First of all, the regional distribution of the aggregated economic impact reveals a high concentration of losses in the Central region with a share of 45.7% of total economic losses. This is followed by the Coffee area and Antioquia region (18.9%), Caribbean (14.6%), Pacific (13.9%), Eastern plains and Orinoquia (5.8%) and, Amazonia (1%). As mentioned before, this result is closely related to each region's share in the national value added.

Incorporating the regional differences in economic production in the analysis, Figure 1 shows regional losses as a proportion of the local GDP. The Coffee area and Antioquia region ranks first with a total loss of 6.32% of its GDP, higher than the national aggregate loss of 6.1%. At the other end is Amazonia with a total loss of 5.4% of its GDP.

Source: Authors' own calculations.

Figure 1 Regional Economic Losses (% of the GDP) 

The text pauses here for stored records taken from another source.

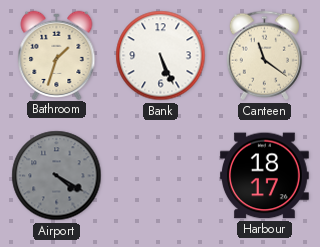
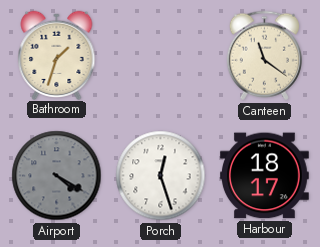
Bank: 5:26 -> none
Porch: none -> 12:27
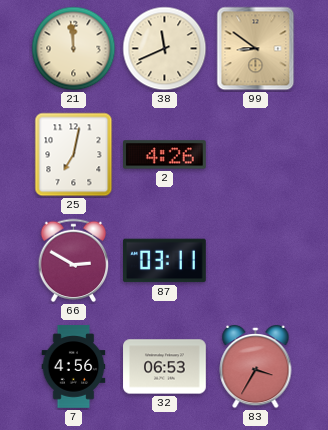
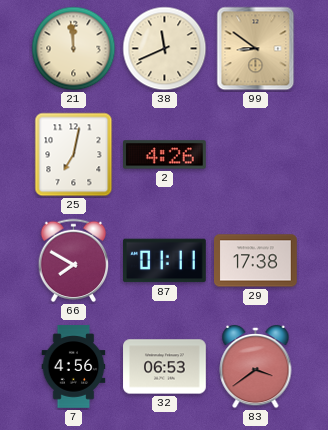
66: 2:50 -> 7:50
87: 03:11 -> 01:11
29: none -> 17:38
83: 3:35 -> 3:39
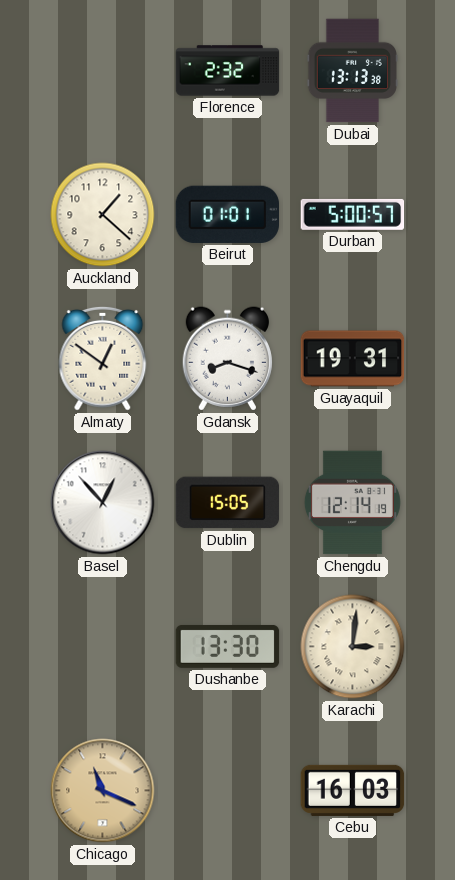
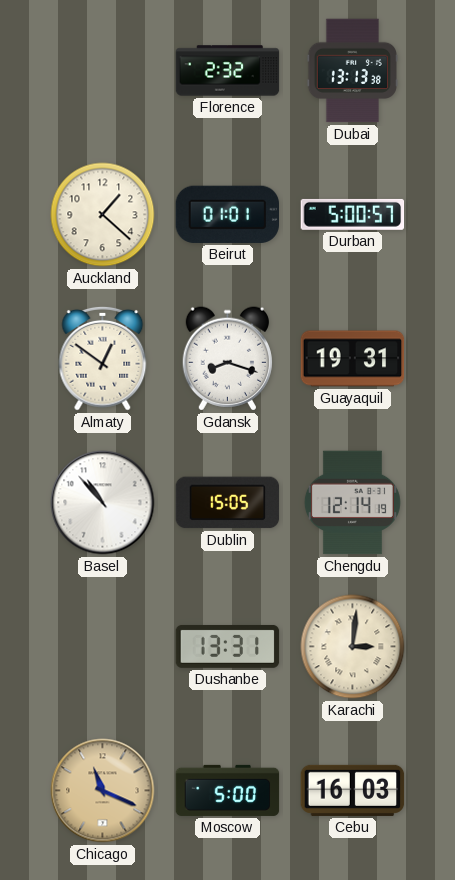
Basel: 12:53 -> 10:53
Dushanbe: 13:30 -> 13:31
Moscow: none -> 5:00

The relative economic impact on each region is determined by the percentage of its workers in isolation and the labour income they represent. Following the model's assumption that the workers' remuneration is proportional to their participation in total value added, this is indicative of the contribution of workers to the sectoral economic production. While in the Coffee area and Antioquia the percentage of workers in isolation is 60.3% and their labour income represents 53.1% of the total, in Amazonia these figures are 57.8% and 40.3%, respectively. Results follow the same pattern when we consider individual departments and their corresponding sectors. To support this argument, we present the disaggregated results for two regions: The Coffee area and Antioquia (ranking first) and Amazonia (ranking last).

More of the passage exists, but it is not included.